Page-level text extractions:
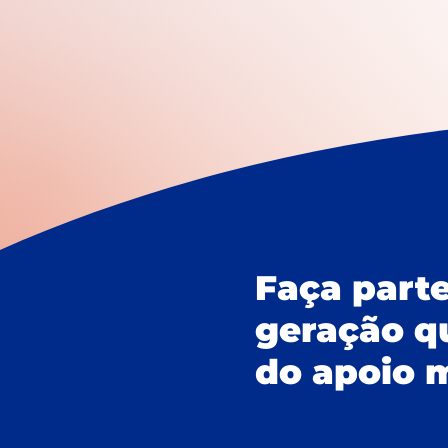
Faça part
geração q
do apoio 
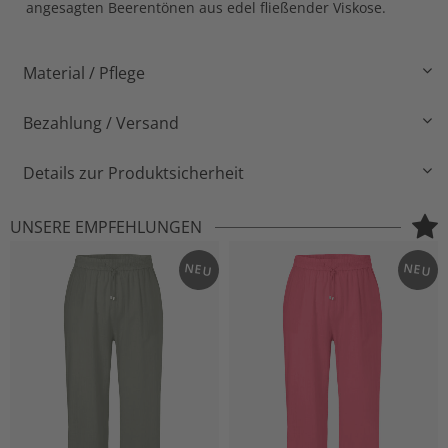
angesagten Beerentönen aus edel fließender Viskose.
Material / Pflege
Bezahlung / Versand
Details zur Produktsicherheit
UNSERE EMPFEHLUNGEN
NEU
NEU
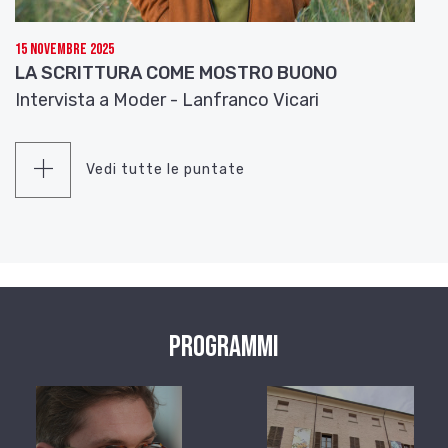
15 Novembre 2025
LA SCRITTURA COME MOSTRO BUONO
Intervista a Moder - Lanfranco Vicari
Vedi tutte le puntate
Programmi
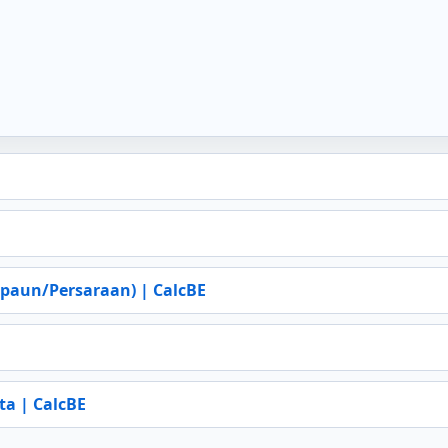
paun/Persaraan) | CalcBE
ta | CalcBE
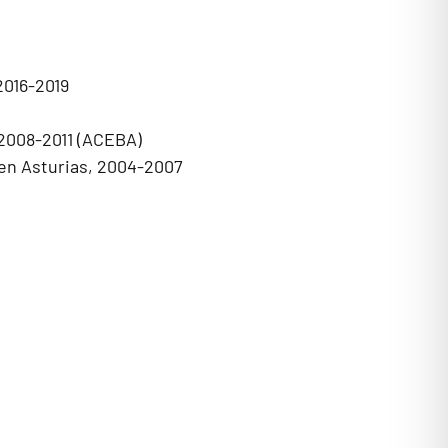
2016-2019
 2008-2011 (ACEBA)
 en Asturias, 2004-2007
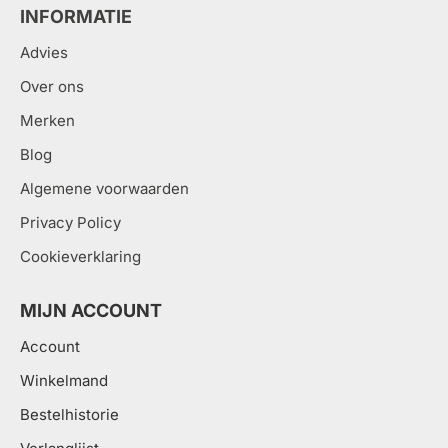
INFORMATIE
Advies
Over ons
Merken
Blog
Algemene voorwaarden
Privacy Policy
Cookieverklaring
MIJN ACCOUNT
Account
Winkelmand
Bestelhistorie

TRY IT :: Set down word for word the lines from the first entry through the line with "Intervista a Moder - Lanfranco Vicari", both included, omitting pictures.

RESULT FOR THIS EXERCISE ::
Faça part
geração q
do apoio 
angesagten Beerentönen aus edel fließender Viskose.
Material / Pflege
Bezahlung / Versand
Details zur Produktsicherheit
UNSERE EMPFEHLUNGEN
NEU
NEU
15 Novembre 2025
LA SCRITTURA COME MOSTRO BUONO
Intervista a Moder - Lanfranco Vicari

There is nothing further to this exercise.